Outside, the snow is thick on the ground and the wind has the bite of a Rottweiler with a hang-over. Even Lucy the Dog refuses to set paw outside the door. The enforced incarceration means that I have to turn to that list of jobs I have been putting off – and in particular the massive challenge of tidying my room. I am an addict, a hopeless hoarder: the kind of compulsive collector whose life has been ruined by the mass production of plastic boxes. I keep things, I put them in plastic boxes, and then I put the plastic boxes in other plastic boxes. My room is a labyrinth of plastic: each box bursting at the Polyethylene Terephthalate seam with papers, photographs and books. When I eventually get around to trying to tidy things up, I get distracted by the first thing I come across. Which brings me on to “The Contour Road Book Of Scotland”
Contours In The Snow
I have no idea where I acquired this small book from – it has been happily housed in one of the many plastic boxes for years. My tidying resolution caused me to examine it and to fall in love with what is a wonderful item of social history. Published in 1913, the book forms part of a series of small handbooks which were designed for the early motorist. It contains maps, descriptions of places of interest, a guide to common road signs (it appears there were only four in use at the time), and a detailed description of the gradients and conditions of all the roads in the land. These were the days when a hill might pose a challenge too far to early petrol engines.

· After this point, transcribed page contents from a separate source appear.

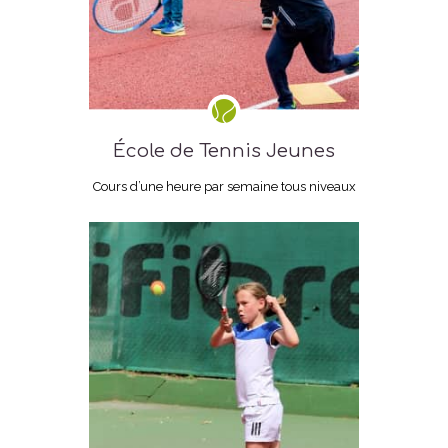
École de Tennis Jeunes
Cours d’une heure par semaine tous niveaux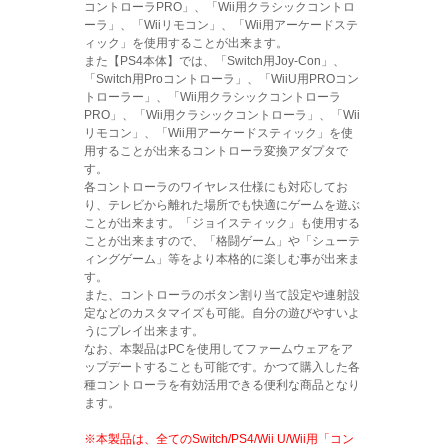
コントローラPRO」、「Wii用クラシックコントロ
ーラ」、「Wiiリモコン」、「Wii用アーケードステ
ィック」を使用することが出来ます。
また【PS4本体】では、「Switch用Joy-Con」、
「Switch用Proコントローラ」、「WiiU用PROコン
トローラー」、「Wii用クラシックコントローラ
PRO」、「Wii用クラシックコントローラ」、「Wii
リモコン」、「Wii用アーケードスティック」を使
用することが出来るコントローラ変換アダプタで
す。
各コントローラのワイヤレス仕様にも対応してお
り、テレビから離れた場所でも快適にゲームを遊ぶ
ことが出来ます。「ジョイスティック」も使用する
ことが出来ますので、「格闘ゲーム」や「シューテ
ィングゲーム」等をより本格的に楽しむ事が出来ま
す。
また、コントローラのボタン割り当て設定や連射設
定などのカスタマイズも可能。自分の遊びやすいよ
うにプレイ出来ます。
なお、本製品はPCを使用してファームウェアをア
ップデートすることも可能です。かつて購入した各
種コントローラを有効活用できる便利な商品となり
ます。
※本製品は、全てのSwitch/PS4/Wii U/Wii用「コン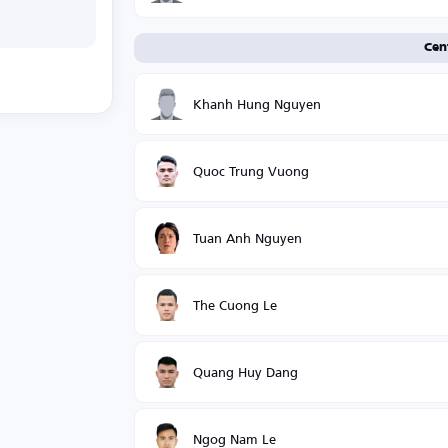
Cen
Khanh Hung Nguyen
Quoc Trung Vuong
Tuan Anh Nguyen
The Cuong Le
Quang Huy Dang
Ngog Nam Le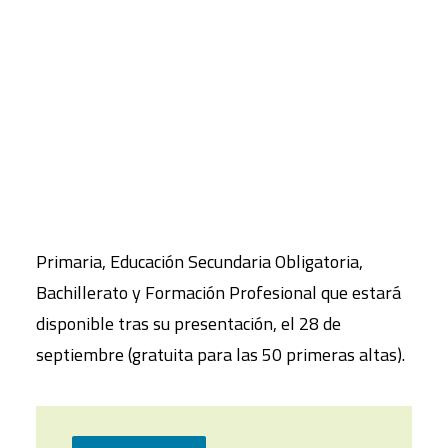
haciendo bien en mi aula? ¿Y en el colegio? ¿Cómo
podemos mejorar?
CART
Tu carrito está vacío.
Para facilitar estas respuestas, junto a la
Fundación SM
hemos creado una
aplicación
digital que evalúa el desempeño en
educación
ecosocial
, tanto a nivel de centro escolar como de
aula, abarcando todas las etapas: Infantil,
Primaria, Educación Secundaria Obligatoria,
Bachillerato y Formación Profesional que estará
disponible tras su presentación, el 28 de
septiembre (gratuita para las 50 primeras altas).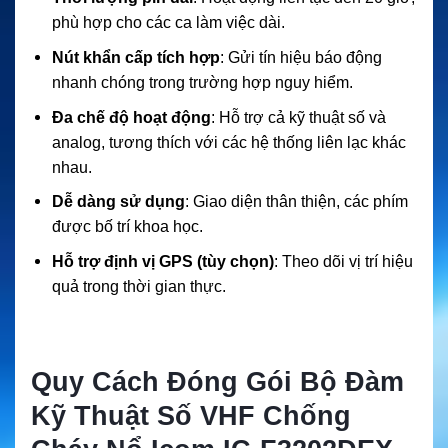
phù hợp cho các ca làm việc dài.
Nút khẩn cấp tích hợp
: Gửi tín hiệu báo động
nhanh chóng trong trường hợp nguy hiểm.
Đa chế độ hoạt động
: Hỗ trợ cả kỹ thuật số và
analog, tương thích với các hệ thống liên lạc khác
nhau.
Dễ dàng sử dụng
: Giao diện thân thiện, các phím
được bố trí khoa học.
Hỗ trợ định vị GPS (tùy chọn)
: Theo dõi vị trí hiệu
quả trong thời gian thực.
Quy Cách Đóng Gói Bộ Đàm
Kỹ Thuật Số VHF Chống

A motorist setting out 105 years ago was setting out on an adventure.
“338 LAIRG TO LOCHINVER
Description : Class II. A narrow road like the most of the other Sutherland roads. Fair surface but long hill over to Rosehall; thereafter an undulating road, with surface inclining to be loose and gravelly according to season, almost the whole way to Lochinver. On the whole it is a very good road for this County. Care must be taken on the hill descending into Lochinver”
The challenges were not just in terms of the steep hills and the state of the roads – anxious moments could arise from meeting other motorists out on the road.
“A TRAFFIC SUGGESTION
As the priority of position at Road junctions, Crossings, and Forks, is frequently the cause of anxious moments, it is suggested that the nautical rule be adhered to, and that all traffic should give place to that approaching on the right”
It all seems so very long ago. Then, however, I look out of the window and see the line of abandoned cars, set still in the snow and the ice, beaten into submission by the gradient of the road outside. Their drivers should have had a copy of the appropriate “Contour Road Book” in their glove compartment.